First identified in a recent vaccine study led by Pulentran, these cells — a small subset of generally abundant cells called monocytes that express high levels of antiviral genes — barely give way in response to actual COVID-19 infection. But the Pfizer vaccine caused them.

This special group of monocytes, which is part of the congenital museum, made up only 0.01% of all circulating blood cells before vaccination. But after the second injection of the Pfizer vaccine, their numbers expanded 100-fold to represent a full 1% of all blood cells. In addition, their disposition became less inflammatory, but more intensely antiviral.
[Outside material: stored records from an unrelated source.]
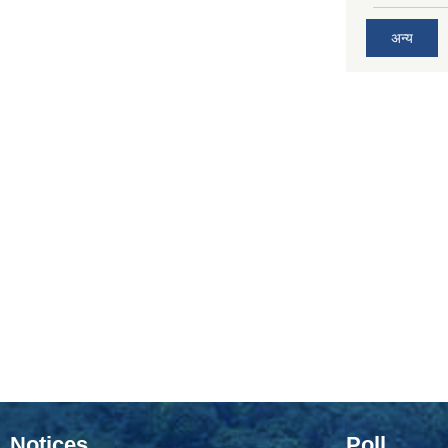
अन्य
Notices
Poll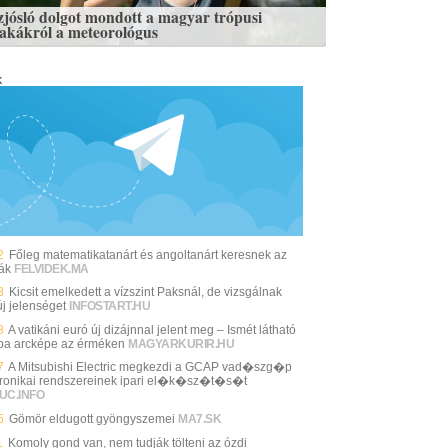
zjósló dolgot mondott a magyar trópusi
zakákról a meteorológus
k
2
Főleg matematikatanárt és angoltanárt keresnek az
lák
FELVIDEK.MA
3
Kicsit emelkedett a vízszint Paksnál, de vizsgálnak
új jelenséget
INFOSTART.HU
8
A vatikáni euró új dizájnnal jelent meg – Ismét látható
pa arcképe az érméken
MAGYARKURIR.HU
7
A Mitsubishi Electric megkezdi a GCAP vad�szg�p
tronikai rendszereinek ipari el�k�sz�t�s�t
UC.INFO
5
Gömör eldugott gyöngyszemei
MA7.SK
1
Komoly gond van, nem tudják tölteni az ózdi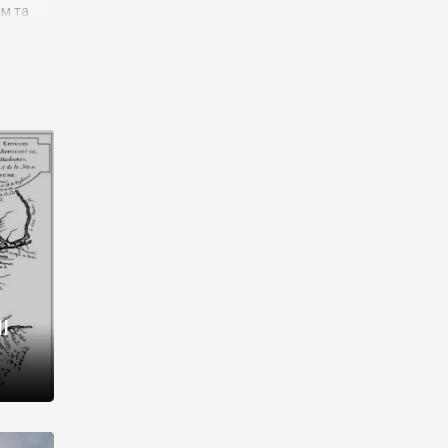
им та
ора і
є
го типу,
ей-
рний
ста:
 райони
від 2
I
і,
рукти,
 котрі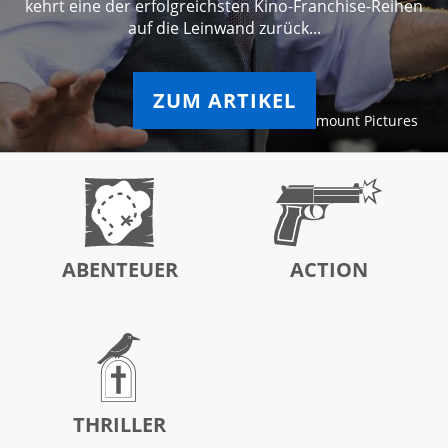
kehrt eine der erfolgreichsten Kino-Franchise-Reihen
auf die Leinwand zurück...
ZUM ARTIKEL
© Paramount Pictures
ABENTEUER
ACTION
THRILLER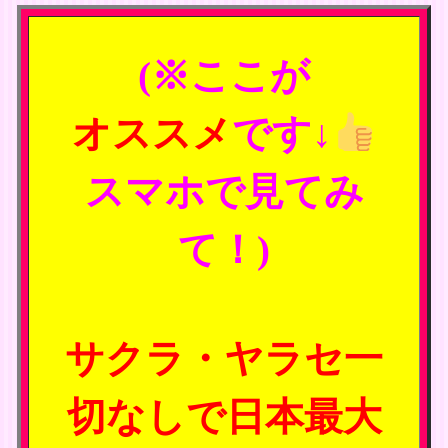
(※ここが
オススメ
です↓
スマホで見てみ
て！)
サクラ・ヤラセ一
切なしで日本最大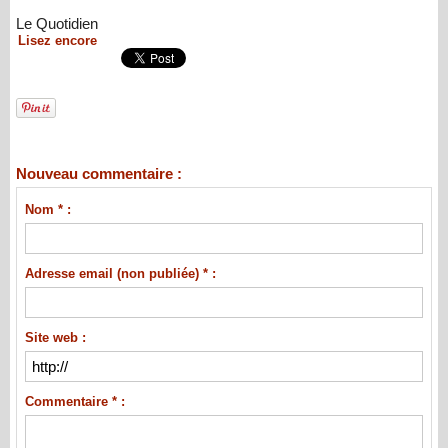
Le Quotidien
Lisez encore
Nouveau commentaire :
Nom * :
Adresse email (non publiée) * :
Site web :
Commentaire * :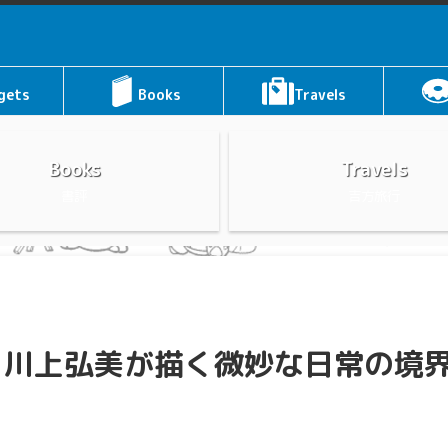
gets
Books
Travels
Books
Travels
書評
吉方旅行
？川上弘美が描く微妙な日常の境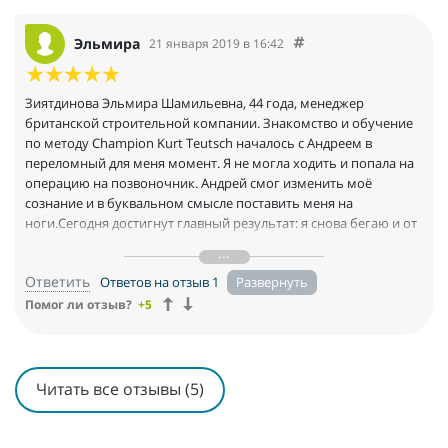
выгодных для меня договоров, которые повлияли на
увеличение дохода. Я получаю супер отклики от клиентов
после мастер класса Андрея " Эффективные продажи".В
Эльмира
21 января 2019 в 16:42
результате прохождения курса "Второе рождение" я взяла
свою жизнь под контроль. Разрешился трехлетний конфликт.
Вера в Бога, которого я знала с детства, увеличилась . Я
Зиятдинова Эльмира Шамильевна, 44 года, менеджер
постоянно готова развиваться, увеличивать свой доход,
британской строительной компании. Знакомство и обучение
реализую свои цели и желания. Я смело смотрю в будущее и
по методу Champion Kurt Teutsch началось с Андреем в
мне хочется жить, любить и процветать! Спасибо Богу, Идеал-
переломный для меня момент. Я не могла ходить и попала на
методу и Андрею Виннеру.
операцию на позвоночник. Андрей смог изменить моё
сознание и в буквальном смысле поставить меня на
ноги.Сегодня достигнут главный результат: я снова бегаю и от
операции не осталось и следа. Хочу поблагодарить Андрея за
тот стержень, который я ощущаю внутри себя! Стержень,
Ответить
Ответов на отзыв 1
который придаёт: мне огромную уверенность в достижение
поставленных целей, силу справляться с любыми проблемами,
Помог ли отзыв?
+5
желание завершать начатые дела, гармонию и главное
здоровье! Низкий поклон и огромное благодарю за Ваш труд и
талант!
Читать все отзывы (5)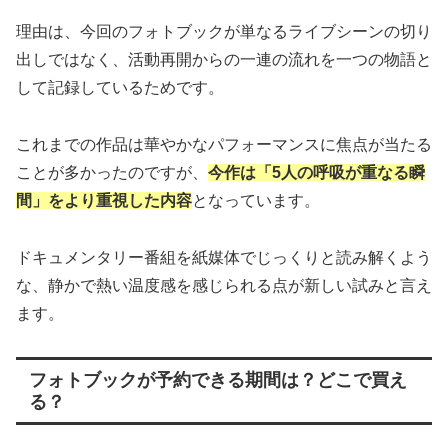
理由は、今回のフォトブックが単なるライブシーンの切り
出しではなく、活動再開からの一連の流れを一つの物語と
して記録しているためです。
これまでの作品は華やかなパフォーマンスに焦点が当たる
ことが多かったのですが、
今作は「5人の呼吸が重なる瞬
間」をより重視した内容
となっています。
ドキュメンタリー番組を紙媒体でじっくりと読み解くよう
な、静かで熱い温度感を感じられる点が新しい試みと言え
ます。
フォトブックが予約できる期間は？どこで買え
る？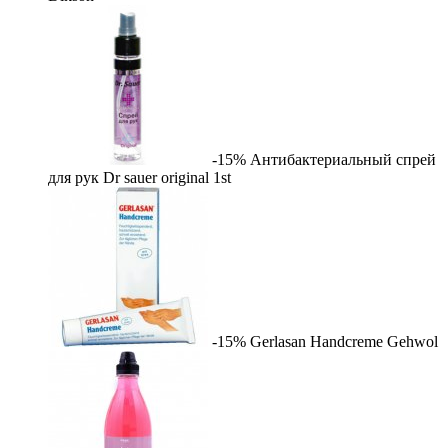
-15%
Антибактериальный спрей
для рук Dr sauer original
1st
-15%
Gerlasan Handcreme
Gehwol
They appear eminently capable of providing broad protection against a variety of viral infections, Pulentran said.

“The extraordinary increase in the frequency of these cells just one day after the booster immunization is surprising,” Pulentran said. “It is possible that these cells could mount a tenacious action against not only SARS-CoV-2, but other viruses as well.”

Reference: “Systems vaccinology of the BNT162b2 mRNA vaccine in humans” by Prabhu S. Arunachalam, Madeleine KD Scott, Thomas Hagan, Chunfeng Li, Yupeng Feng, Florian Wimmers, Lilit Grigoryan, Meera Trisal, Venkata Viswanadh Edara, Lilin Lai, Sarah Chang , Allan Feng, Shaurya Dhingra, Mihir Shah, Alexandra S. Lee, Sharon Chinthrajah, Sayantani B. Sindher, Vamsee Mallajosyula, Fei Gao, Natalia Sigal, Sangeeta Kowli, Sheena Gupta, Kathryn Pellegrini, Gregory Tharp, Sofia Hamilton Maysel-Aus Sydney , Hadj Aoued, Kevin Hrusovsky, Mark Roskey, Steven E. Bosinger, Holden T. Maecker, Scott D. Boyd, Mark M. Davis, Paul J. Utz, Mehul S. Suthar, Purvesh Khatri, Kari C. Nadeau and Bali Pulendran, July 12, 2021, Nature.
DOI: 10.1038/s41586-021-03791-x

Pulendran is a member of the Institute for Immunity Transplantation & Infection and Stanford Bio-X and a fellow of Stanford ChEM-H.
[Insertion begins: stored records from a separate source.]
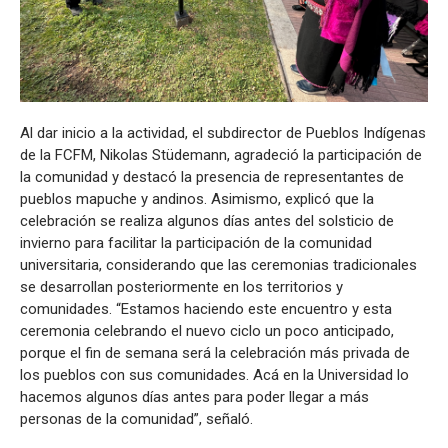
Al dar inicio a la actividad, el subdirector de Pueblos Indígenas
de la FCFM, Nikolas Stüdemann, agradeció la participación de
la comunidad y destacó la presencia de representantes de
pueblos mapuche y andinos. Asimismo, explicó que la
celebración se realiza algunos días antes del solsticio de
invierno para facilitar la participación de la comunidad
universitaria, considerando que las ceremonias tradicionales
se desarrollan posteriormente en los territorios y
comunidades. “Estamos haciendo este encuentro y esta
ceremonia celebrando el nuevo ciclo un poco anticipado,
porque el fin de semana será la celebración más privada de
los pueblos con sus comunidades. Acá en la Universidad lo
hacemos algunos días antes para poder llegar a más
personas de la comunidad”, señaló.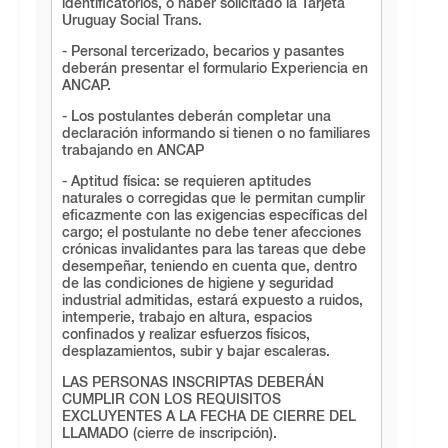
identificatorios, o haber solicitado la Tarjeta
Uruguay Social Trans.
- Personal tercerizado, becarios y pasantes
deberán presentar el formulario Experiencia en
ANCAP.
- Los postulantes deberán completar una
declaración informando si tienen o no familiares
trabajando en ANCAP
- Aptitud física: se requieren aptitudes
naturales o corregidas que le permitan cumplir
eficazmente con las exigencias específicas del
cargo; el postulante no debe tener afecciones
crónicas invalidantes para las tareas que debe
desempeñar, teniendo en cuenta que, dentro
de las condiciones de higiene y seguridad
industrial admitidas, estará expuesto a ruidos,
intemperie, trabajo en altura, espacios
confinados y realizar esfuerzos físicos,
desplazamientos, subir y bajar escaleras.
LAS PERSONAS INSCRIPTAS DEBERÁN
CUMPLIR CON LOS REQUISITOS
EXCLUYENTES A LA FECHA DE CIERRE DEL
LLAMADO (cierre de inscripción).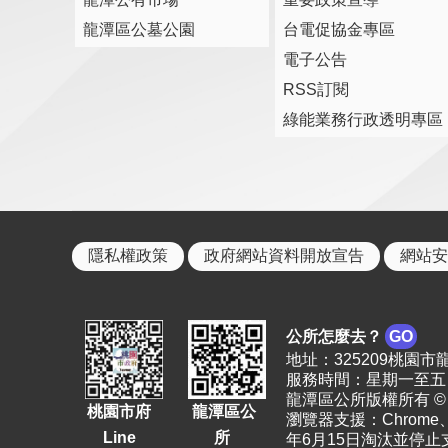
龍潭區公墓公園
台電促協金專區
電子公告
RSS訂閱
綠能業務行政透明專區
隱私權政策
政府網站資料開放宣告
網站安
公所怎麼去？
GO
地址：325209桃園市龍潭區
服務時間：星期一至五 上
龍潭區公所版權所有 © 2023. 
桃園市府
龍潭區公
瀏覽器支援：Chrome、F
Line
所
年6月15日淘汰並停止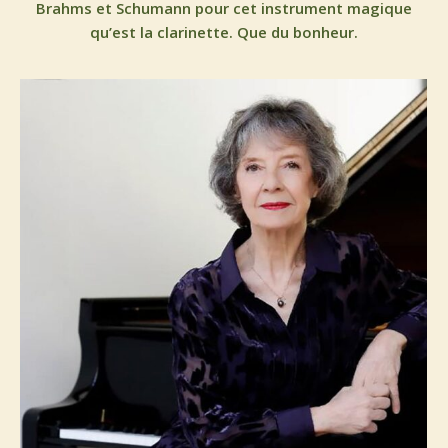
Brahms et Schumann pour cet instrument magique
qu’est la clarinette. Que du bonheur.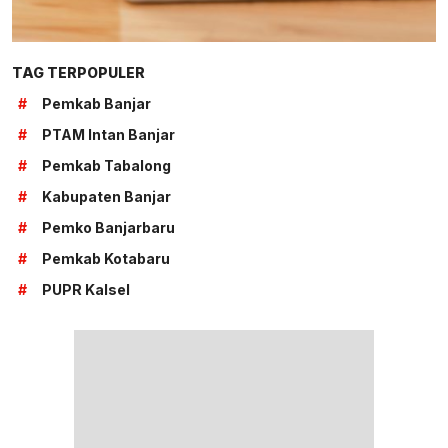
TAG TERPOPULER
#
Pemkab Banjar
#
PTAM Intan Banjar
#
Pemkab Tabalong
#
Kabupaten Banjar
#
Pemko Banjarbaru
#
Pemkab Kotabaru
#
PUPR Kalsel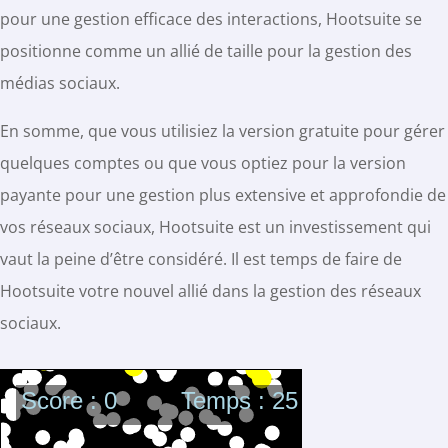
pour une gestion efficace des interactions, Hootsuite se
positionne comme un allié de taille pour la gestion des
médias sociaux.
En somme, que vous utilisiez la version gratuite pour gérer
quelques comptes ou que vous optiez pour la version
payante pour une gestion plus extensive et approfondie de
vos réseaux sociaux, Hootsuite est un investissement qui
vaut la peine d’être considéré. Il est temps de faire de
Hootsuite votre nouvel allié dans la gestion des réseaux
sociaux.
Other co-authors of Stanford studies include fundamental life science researcher Chunfeng Li, PhD; research scientists Natalia Sigal, PhD, Sangeeta Kowli, PhD, and Sheena Gupta, PhD; postdoctoral scholars Yupeng Feng, PhD, Florian Wimmers, PhD, Vamsee Mallajosyula, PhD, and Fei Gao, PhD; graduate student Lilit Grigoryan; life science research professionals Sofia Maysel-Auslender, Meera Trisal and Allan Feng; former life science research professional Shaurya Dhingra; student Sarah Chang; clinical research assistant Mihir Shah; clinical and laboratory research assistant Allie Lee; Sharon Chinthrajah, MD, associate professor of medicine; Sayantani Sindher, MD, clinical associate professor of medicine; Holden Maecker, PhD, professor of microbiology and immunology and director of Stanford’s Human Immune Monitoring Center; Scott Boyd, PhD, associate professor of pathology; Mark Davis, PhD, professor of microbiology and director of Stanford’s Institute for Immunity, Transplantation and Infection; and PJ Utz, MD, professor of medicine.

Researchers from Quanterix and Emory University of Billerica, Massachusetts also participated in the study.

The work was funded by the National Institutes of Health (grants U19AI090023, U19AI057266, U24AI120134, P51OD011132, S10OD026799, R01AI123197-04, U01AI150741-01S1, and AI057229), Open Philanthropy, the Sean Parker Cancer Institute, the Soffer Horton Endowment, the Violetta Stanford University, the Henry Gustav Floren Trust, the Parker Foundation, the Cooperative Centers on Human Immunology, and the Crown Foundation.

Stanford’s Institute for Immunity, Transplantation and Infection also supported the work.